Former Executive Director David Blatt joined OK Policy in 2008 and served as its Executive Director from 2010 to 2019. He previously served as Director of Public Policy for Community Action Project of Tulsa County and as a budget analyst for the Oklahoma State Senate. He has a Ph.D. in political science from Cornell University and a B.A. from the University of Alberta. David has been selected as Political Scientist of the Year by the Oklahoma Political Science Association, Local Social Justice Champion by the Dan Allen Center for Social Justice, and Public Citizen of the Year by the National Association of Social Workers.

5 thoughts on “Governor’s Budget 2.0: Cuts are not inevitable

  1. I thought the lottery was going to education.I hear schools may close and you said in your state of star address that you needed teachers to stay here and that the children are the future. What kind of hope do they have when thru face getting moved to bigger classrooms or their parents losing their jobs. For the first time since I moved here to Oklahoma I am not proud of this state

  2. This state is in a budget crisis yet this idiot spends almost 93 million to house Oklahoma inmates in privately owned prisons out of state or 2.5 million to repair the capital building with a new wading pond in front. Never mind that businesses like the thunder are being paid to be in this state. Yet cuts to the most needed programs like education and Medicaid. I think politicians pay should be cut and not a teachers or health benefits to the aged blind disabled or kids. It would save a bunch of money.

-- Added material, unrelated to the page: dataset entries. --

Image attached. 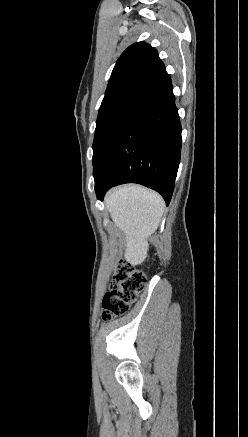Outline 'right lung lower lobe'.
Here are the masks:
<instances>
[{"instance_id": "obj_1", "label": "right lung lower lobe", "mask_w": 248, "mask_h": 437, "mask_svg": "<svg viewBox=\"0 0 248 437\" xmlns=\"http://www.w3.org/2000/svg\"><path fill=\"white\" fill-rule=\"evenodd\" d=\"M181 156V124L171 78L164 70L137 96L98 160V199L123 183H138L170 203Z\"/></svg>"}]
</instances>
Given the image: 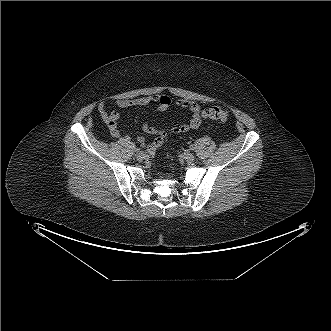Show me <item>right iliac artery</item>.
I'll return each instance as SVG.
<instances>
[{"mask_svg":"<svg viewBox=\"0 0 331 331\" xmlns=\"http://www.w3.org/2000/svg\"><path fill=\"white\" fill-rule=\"evenodd\" d=\"M135 152H136V153H141V152H142V148H141V147L136 148V149H135Z\"/></svg>","mask_w":331,"mask_h":331,"instance_id":"1","label":"right iliac artery"}]
</instances>
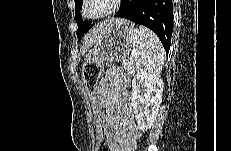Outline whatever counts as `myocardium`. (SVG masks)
Returning <instances> with one entry per match:
<instances>
[{"label": "myocardium", "instance_id": "f54148a6", "mask_svg": "<svg viewBox=\"0 0 231 151\" xmlns=\"http://www.w3.org/2000/svg\"><path fill=\"white\" fill-rule=\"evenodd\" d=\"M94 0H84L82 4L81 13L85 19L99 20L114 14L121 3V0H105V9L101 12L91 13L89 8L93 5Z\"/></svg>", "mask_w": 231, "mask_h": 151}]
</instances>
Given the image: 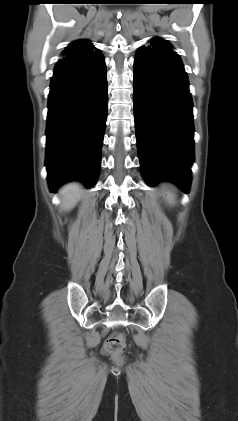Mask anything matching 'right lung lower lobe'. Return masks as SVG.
Returning <instances> with one entry per match:
<instances>
[{
  "instance_id": "98d812e1",
  "label": "right lung lower lobe",
  "mask_w": 238,
  "mask_h": 421,
  "mask_svg": "<svg viewBox=\"0 0 238 421\" xmlns=\"http://www.w3.org/2000/svg\"><path fill=\"white\" fill-rule=\"evenodd\" d=\"M107 103L101 53L65 56L57 62L46 127L45 164L52 192L71 180L94 186L100 171Z\"/></svg>"
}]
</instances>
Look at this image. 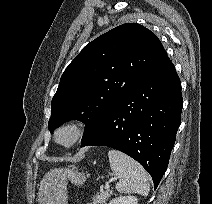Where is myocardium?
I'll return each mask as SVG.
<instances>
[{
	"mask_svg": "<svg viewBox=\"0 0 212 204\" xmlns=\"http://www.w3.org/2000/svg\"><path fill=\"white\" fill-rule=\"evenodd\" d=\"M83 133V128L79 122L67 121L56 128L54 139L58 145L70 148L80 141ZM63 135H67V139H63Z\"/></svg>",
	"mask_w": 212,
	"mask_h": 204,
	"instance_id": "1",
	"label": "myocardium"
}]
</instances>
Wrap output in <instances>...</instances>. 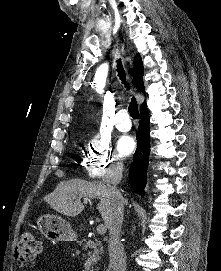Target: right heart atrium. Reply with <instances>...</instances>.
<instances>
[{
	"instance_id": "obj_1",
	"label": "right heart atrium",
	"mask_w": 221,
	"mask_h": 271,
	"mask_svg": "<svg viewBox=\"0 0 221 271\" xmlns=\"http://www.w3.org/2000/svg\"><path fill=\"white\" fill-rule=\"evenodd\" d=\"M108 146H89V151L87 156L83 157V162H85L84 170H91L88 175L99 177L100 173H105L106 167H111L112 163L109 159H112V154L108 151ZM97 173V174H96Z\"/></svg>"
}]
</instances>
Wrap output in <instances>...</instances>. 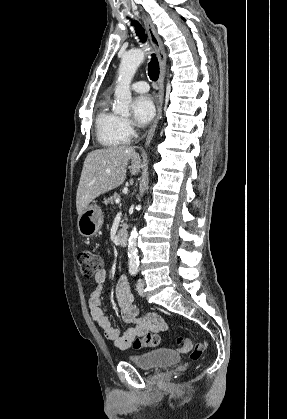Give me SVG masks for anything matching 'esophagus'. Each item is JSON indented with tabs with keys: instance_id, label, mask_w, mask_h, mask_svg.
<instances>
[{
	"instance_id": "obj_1",
	"label": "esophagus",
	"mask_w": 287,
	"mask_h": 419,
	"mask_svg": "<svg viewBox=\"0 0 287 419\" xmlns=\"http://www.w3.org/2000/svg\"><path fill=\"white\" fill-rule=\"evenodd\" d=\"M142 20L147 30L149 39L157 53L159 66H160V74H159V79H158V97L156 101L157 114L146 136L145 146H148L155 133L157 123L160 120L161 115H162V105H163V100H164V79H165V74H166L167 56H166V51L164 49L163 43L160 37L158 36L156 28L153 25L152 21L145 15H142Z\"/></svg>"
}]
</instances>
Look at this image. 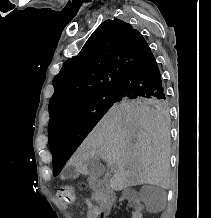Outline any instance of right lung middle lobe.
<instances>
[{"mask_svg": "<svg viewBox=\"0 0 211 218\" xmlns=\"http://www.w3.org/2000/svg\"><path fill=\"white\" fill-rule=\"evenodd\" d=\"M113 105L126 107L147 105L161 112L168 110L166 98H127L118 96L114 91H109L67 111L48 126L50 147L64 143H72L78 147ZM64 164L65 162H53L54 176L60 173Z\"/></svg>", "mask_w": 211, "mask_h": 218, "instance_id": "obj_1", "label": "right lung middle lobe"}]
</instances>
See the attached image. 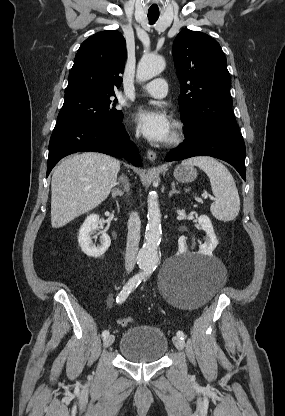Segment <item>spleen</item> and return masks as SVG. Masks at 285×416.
Returning <instances> with one entry per match:
<instances>
[{"mask_svg":"<svg viewBox=\"0 0 285 416\" xmlns=\"http://www.w3.org/2000/svg\"><path fill=\"white\" fill-rule=\"evenodd\" d=\"M182 166H197L209 178L211 190L216 198L210 206V212L216 220L231 222L235 220L240 210V198L234 178L227 168L209 156H198L184 160Z\"/></svg>","mask_w":285,"mask_h":416,"instance_id":"1","label":"spleen"}]
</instances>
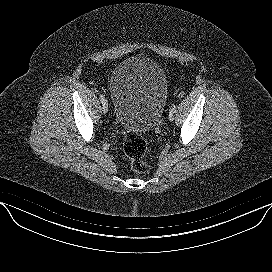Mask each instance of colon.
Wrapping results in <instances>:
<instances>
[{"mask_svg": "<svg viewBox=\"0 0 272 272\" xmlns=\"http://www.w3.org/2000/svg\"><path fill=\"white\" fill-rule=\"evenodd\" d=\"M124 152L130 160L131 169L136 173H146L150 170L149 163L145 160L147 143L139 134L128 133L124 137Z\"/></svg>", "mask_w": 272, "mask_h": 272, "instance_id": "colon-1", "label": "colon"}]
</instances>
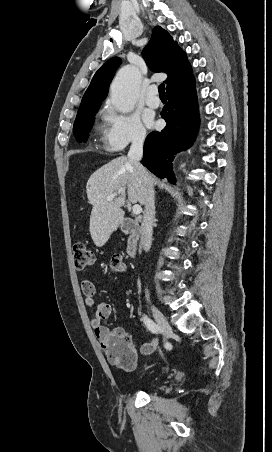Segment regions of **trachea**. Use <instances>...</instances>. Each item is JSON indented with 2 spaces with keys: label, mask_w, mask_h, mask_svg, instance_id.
Wrapping results in <instances>:
<instances>
[{
  "label": "trachea",
  "mask_w": 272,
  "mask_h": 452,
  "mask_svg": "<svg viewBox=\"0 0 272 452\" xmlns=\"http://www.w3.org/2000/svg\"><path fill=\"white\" fill-rule=\"evenodd\" d=\"M158 91H159V96L160 97H166L165 85L164 84H160L158 86Z\"/></svg>",
  "instance_id": "3493384b"
}]
</instances>
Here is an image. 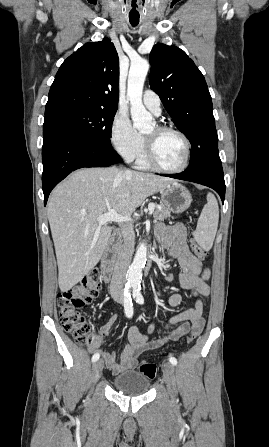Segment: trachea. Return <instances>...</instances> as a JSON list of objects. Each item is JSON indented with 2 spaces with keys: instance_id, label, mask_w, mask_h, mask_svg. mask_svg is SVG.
Instances as JSON below:
<instances>
[{
  "instance_id": "3493384b",
  "label": "trachea",
  "mask_w": 269,
  "mask_h": 447,
  "mask_svg": "<svg viewBox=\"0 0 269 447\" xmlns=\"http://www.w3.org/2000/svg\"><path fill=\"white\" fill-rule=\"evenodd\" d=\"M131 23V25H137L139 22H130Z\"/></svg>"
}]
</instances>
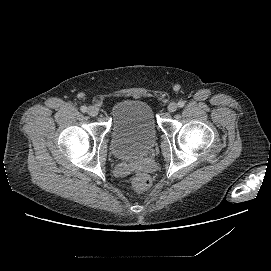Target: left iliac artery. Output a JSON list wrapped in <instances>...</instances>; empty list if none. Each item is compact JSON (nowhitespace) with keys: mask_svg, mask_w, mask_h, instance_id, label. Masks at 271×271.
I'll return each instance as SVG.
<instances>
[{"mask_svg":"<svg viewBox=\"0 0 271 271\" xmlns=\"http://www.w3.org/2000/svg\"><path fill=\"white\" fill-rule=\"evenodd\" d=\"M177 105H178L180 108H181V107H184L185 102H184V101H179Z\"/></svg>","mask_w":271,"mask_h":271,"instance_id":"left-iliac-artery-1","label":"left iliac artery"}]
</instances>
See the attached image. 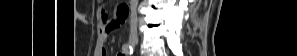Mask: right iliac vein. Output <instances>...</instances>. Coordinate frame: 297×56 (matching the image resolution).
I'll return each instance as SVG.
<instances>
[{"label": "right iliac vein", "mask_w": 297, "mask_h": 56, "mask_svg": "<svg viewBox=\"0 0 297 56\" xmlns=\"http://www.w3.org/2000/svg\"><path fill=\"white\" fill-rule=\"evenodd\" d=\"M129 42L131 45L135 46L138 44V38L136 36H131Z\"/></svg>", "instance_id": "obj_1"}]
</instances>
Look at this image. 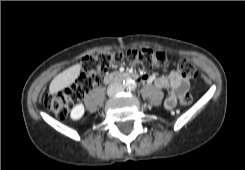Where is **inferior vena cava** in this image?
I'll list each match as a JSON object with an SVG mask.
<instances>
[{"label": "inferior vena cava", "instance_id": "inferior-vena-cava-1", "mask_svg": "<svg viewBox=\"0 0 245 170\" xmlns=\"http://www.w3.org/2000/svg\"><path fill=\"white\" fill-rule=\"evenodd\" d=\"M123 90V85L121 83H113L108 87V92L110 94H116Z\"/></svg>", "mask_w": 245, "mask_h": 170}]
</instances>
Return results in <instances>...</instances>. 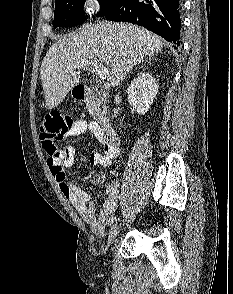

  3. Perhaps we should eliminate all tax credits and incentives for any corporation or individual that is currently keeping profits offshore in order to evade taxes.

  4. I cannot understand a Governor of any state that has created this quagmire of debt not consider major prison reform for non violent offenders.
    Or the fact by doing away with the prohibition cannabis and decriminalization it’s use especially for medical purposes, would earn an enormous amount of money, and save an enormous amount of money by not imprisoning persons that use it. All you do is look to other states that have had great success in ways other than monetary gains. Govrtnor, Someone please tell me why these are not being considered.